Output exactly the lines below, starting with the line that has "7 món quà vặt nóng hổi khiến bạn muốn vô" and going on through the line that has "Sài Gòn luôn và ngay", both included, and no other lines.

[Exercise material]:
----------

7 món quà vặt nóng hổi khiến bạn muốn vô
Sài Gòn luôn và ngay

----------

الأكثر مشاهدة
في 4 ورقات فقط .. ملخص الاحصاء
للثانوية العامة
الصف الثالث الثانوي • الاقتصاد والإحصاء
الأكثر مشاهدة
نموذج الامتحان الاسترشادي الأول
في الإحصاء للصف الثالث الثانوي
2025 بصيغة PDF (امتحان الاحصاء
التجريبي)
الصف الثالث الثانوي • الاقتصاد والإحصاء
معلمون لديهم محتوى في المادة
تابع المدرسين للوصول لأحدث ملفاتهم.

----------

[Answer to the exercise]:
7 món quà vặt nóng hổi khiến bạn muốn vô
Sài Gòn luôn và ngay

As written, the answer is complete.